Home Loan Comparison Calculator​

Use our free home loan comparison calculator to compare two home loans side by side and see how much you could save by switching your loan to a better interest rate. Simply enter your details into the calculator to get an instant result.

How does this home loan comparison calculator work?

This home loan comparison calculator compares the details of two different home loans to determine which is cheaper in terms of interest and fees. All you need to do is enter the details of both home loans, and the calculator will automatically generate an estimate of how much you'll save going with one loan over another.

The two common factors shared by each home loan are the loan amount and loan term. For each home loan, you will need to input:

  • Upfront Fees: Upfront fees and charges like establishment fee, appraisal fee etc.
  • Ongoing Monthly Fees: Fees and charges you are required to pay each month.
  • Intro Rate: The introductory interest rate for the home loan.
  • Intro Term: How long the introductory interest rate applies.
  • Ongoing Rate: The interest rate that is applied at the end of the introductory period and remains for the life of the loan.

How does an introductory rate work?

An introductory rate, also commonly called a 'honeymoon rate', is a lower interest rate some loans offer for a certain period at the start of the loan term. During this introductory period, your home loan repayments will be cheaper.

Once the introductory period ends, the loan's interest rate will revert to a higher rate and remain that way until the mortgage is paid off. The introductory rate is offered for promotional reasons and may convince you that a loan is more affordable than it really is, and it may draw your attention away from high fees or other loan charges.
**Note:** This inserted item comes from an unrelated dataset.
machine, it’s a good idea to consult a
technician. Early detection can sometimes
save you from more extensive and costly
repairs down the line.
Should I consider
How accurate is this calculator?

This home loan comparison calculator is designed to give you an estimate of how much money you'll save by switching to a different home loan. The calculator works on a series of assumptions, including:

  • Upfront or ongoing fees and charges are not taken into account.
  • Interest is calculated by compounding the same repayment frequency, which may not be true in practice.
  • A year consists of 26 fortnights, 52 weeks, and is counted as 364 days.
  • No rounding takes place during calculation, while repayments are rounded to the nearest cent in practice.
  • This calculator does not take into account some loan features such as redraw facilities and offset accounts.
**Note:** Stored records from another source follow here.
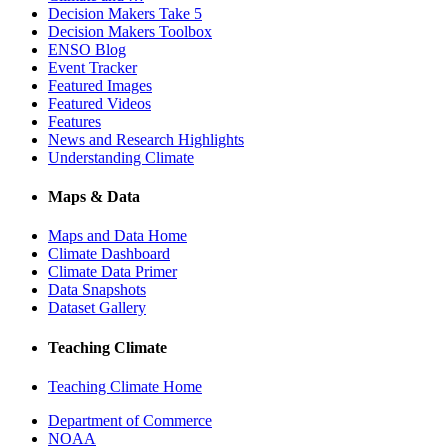
Decision Makers Take 5
Decision Makers Toolbox
ENSO Blog
Event Tracker
Featured Images
Featured Videos
Features
News and Research Highlights
Understanding Climate
Maps & Data
Maps and Data Home
Climate Dashboard
Climate Data Primer
Data Snapshots
Dataset Gallery
Teaching Climate
Teaching Climate Home
Department of Commerce
NOAA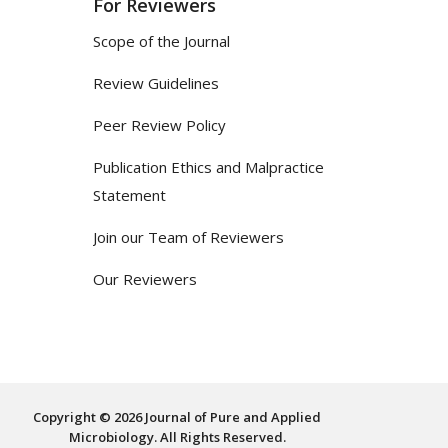
For Reviewers
Scope of the Journal
Review Guidelines
Peer Review Policy
Publication Ethics and Malpractice
Statement
Join our Team of Reviewers
Our Reviewers
Copyright © 2026 Journal of Pure and Applied
Microbiology. All Rights Reserved.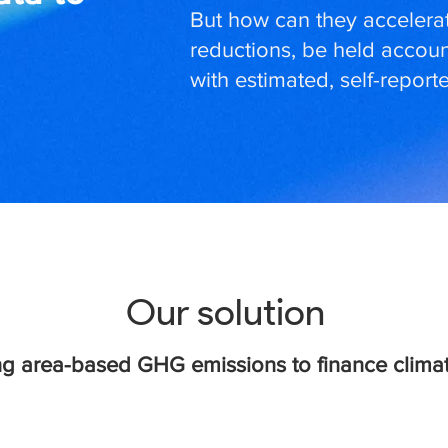
But how can they accelerat
reductions, be held accoun
with estimated, self-repor
Our solution
g area-based GHG emissions to finance climat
Because there is so much variance between different home loan products and how lenders manage them, a calculator can't give you a precise answer. Therefore, you should only use the results from this comparison calculator as an indication of what you could save by switching your mortgage.

How is this different from a home loan comparison rate?

You can look at the comparison rate of two different home loans to determine which of them is more affordable relative to a standard mortgage. If you don't know the comparison rate of a loan, you can use our comparison rate calculator to quickly find out.

This home loan comparison calculator allows you to perform a more nuanced comparison between two home loans factoring in upfront and ongoing fees. When used alongside other home loan calculators, this tool gives you greater insight into which home loan is best suited to your financial situation.

How do I switch to a loan with a lower interest rate?

If you compare two loans and discover you can save money by switching to a loan with a lower interest rate, then you should do the following:

  1. Contact your home loan provider and ask if they can make you a better offer. The more research you have into other offers, the more bargaining power you have to negotiate.
  2. If your current lender doesn't budge, consider moving to another with a more competitive interest rate. While this can seem difficult, the new lender will do most of the work for you.
  3. Research the fees and charges associated with refinancing your home loan to determine your break-even point (how long until you begin to save money with a new home loan).

Frequently Asked Questions

How can I pay my mortgage off in 5 years?

If you find an affordable mortgage and plan ahead, you can pay it off in five years. There are lots of other ways to pay off your mortgage faster such as making a 20% down payment, using a savings account that is offset to reduce your interest, and finding ways to make more money.

How do I compare a loan?

There are several ways to compare one home loan to another. For example, you can look at the comparison rate for both loans or use a home loan comparison calculator. When comparing home loans, make sure that you also look at the upfront or ongoing fees and charges because they will impact the total amount you end up paying.